Some studies have reported only the trophic or only the interference effect of predator combinations (e.g. Sokol-Hessner & Schmitz 2002; Lang 2003; Vance-Chalcraft & Soluk 2005a). While these effects are not independent (trophic effects are observed prey mortality and interference effects are calculated using observed prey mortality), they do provide different information, and it therefore remains beneficial to examine both when determining the combined effects of multiple predators. For example, had we examined only the interference effect in our system, we may have concluded that similar levels of interference provide equal safety for amphipods under different predator combinations. Similarly, had we examined only the trophic effect, we may have concluded only that predation by various predator combinations caused either high or low prey mortality (Fig. 2). However, by examining both effects together it became apparent that some predator combinations with similar levels of interference differed in amphipod consumption by a factor of 2, and that IGP is important in establishing levels of risk presented by different predator combinations (Fig. 2). Examining both of these effects together should lead to greater predictability of the effects of multiple predators.

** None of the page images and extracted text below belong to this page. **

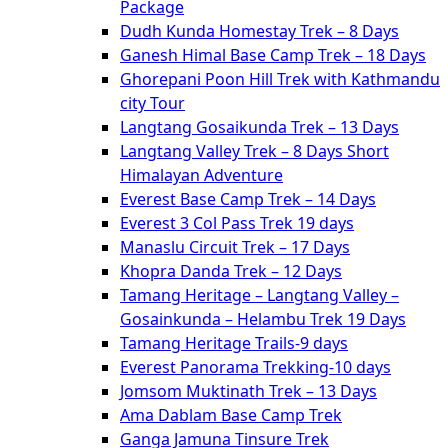
Package
Dudh Kunda Homestay Trek – 8 Days
Ganesh Himal Base Camp Trek – 18 Days
Ghorepani Poon Hill Trek with Kathmandu
city Tour
Langtang Gosaikunda Trek – 13 Days
Langtang Valley Trek – 8 Days Short
Himalayan Adventure
Everest Base Camp Trek – 14 Days
Everest 3 Col Pass Trek 19 days
Manaslu Circuit Trek – 17 Days
Khopra Danda Trek – 12 Days
Tamang Heritage – Langtang Valley –
Gosainkunda – Helambu Trek 19 Days
Tamang Heritage Trails-9 days
Everest Panorama Trekking-10 days
Jomsom Muktinath Trek – 13 Days
Ama Dablam Base Camp Trek
Ganga Jamuna Tinsure Trek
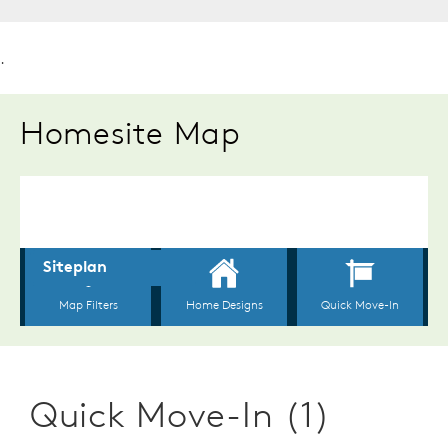
.
Homesite Map
Quick Move-In (1)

We have demonstrated that the impacts of C. maenas and H. sanguineus vary in their additivity and redundancy. This variability became apparent by including two different factors in our study. First, examining both the interference and trophic effects allowed us to utilize these different components of the functional redundancy of these predators to understand more fully their interactions and combined effects (Fig. 2). Understanding the functional redundancy of species along multiple niche dimensions will be crucial to understanding the consequences of continuing changes in biodiversity in natural systems (Rosenfeld 2002). Second, we included different size combinations that incorporated the variable trophic complexity (presence or absence of IGP) that occurs between these species. The simultaneous presence of multiple sizes or life-history stages of predators often results in top and intermediate predators in natural systems (Polis et al. 1989) and, though not examined, occurs among many of the species for which the effects of multiple predators have been reported (e.g. McIntosh & Peckarsky 1999; Eklov & Werner 2000; Vance-Chalcraft et al. 2004). Our study implies that unique nonadditive impacts of multiple predator species may be stage- or size-specific. The shifting redundancy of these species with trophic structure highlights the importance of IGP as a causative factor in nonredundant, nonadditive effects of multiple predators. The population-level importance of predator species richness may therefore depend on IGP and the degree of interaction (e.g. encounter rates between different size classes), both of which are strongly dependent on population demographics.


This study was supported in part by a grant from the University of New Hampshire Center for Marine Biology. Thanks to I. Altman, A. Blakeslee, J. Dijkstra, A. Freeman, J.H. Grabowski and anonymous reviewers whose comments on early drafts of the manuscript greatly improved its quality.